Assigned task: The line containing "3GCUKEEL9TG153391" marks the start, and the last line of the records below marks the end. Print that run exactly and nothing else.

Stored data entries
Content starts
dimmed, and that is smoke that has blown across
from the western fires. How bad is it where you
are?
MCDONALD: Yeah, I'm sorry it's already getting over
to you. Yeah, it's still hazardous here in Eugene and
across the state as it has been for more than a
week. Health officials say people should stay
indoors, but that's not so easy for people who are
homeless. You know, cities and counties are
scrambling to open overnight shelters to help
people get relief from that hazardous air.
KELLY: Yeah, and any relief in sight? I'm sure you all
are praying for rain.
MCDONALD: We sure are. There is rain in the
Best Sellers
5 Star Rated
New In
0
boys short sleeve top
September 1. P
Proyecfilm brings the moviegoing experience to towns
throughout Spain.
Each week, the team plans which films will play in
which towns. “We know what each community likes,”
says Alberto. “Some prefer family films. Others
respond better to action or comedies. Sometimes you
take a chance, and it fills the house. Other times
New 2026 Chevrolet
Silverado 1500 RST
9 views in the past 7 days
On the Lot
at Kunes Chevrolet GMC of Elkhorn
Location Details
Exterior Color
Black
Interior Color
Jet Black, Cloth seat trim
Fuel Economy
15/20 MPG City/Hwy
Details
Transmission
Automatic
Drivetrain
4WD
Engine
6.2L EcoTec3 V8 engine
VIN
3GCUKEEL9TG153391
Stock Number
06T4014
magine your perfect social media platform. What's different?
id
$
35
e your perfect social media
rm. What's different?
Content ends
Output for this task:
3GCUKEEL9TG153391
Stock Number
06T4014
magine your perfect social media platform. What's different?
id
$
35
e your perfect social media
rm. What's different?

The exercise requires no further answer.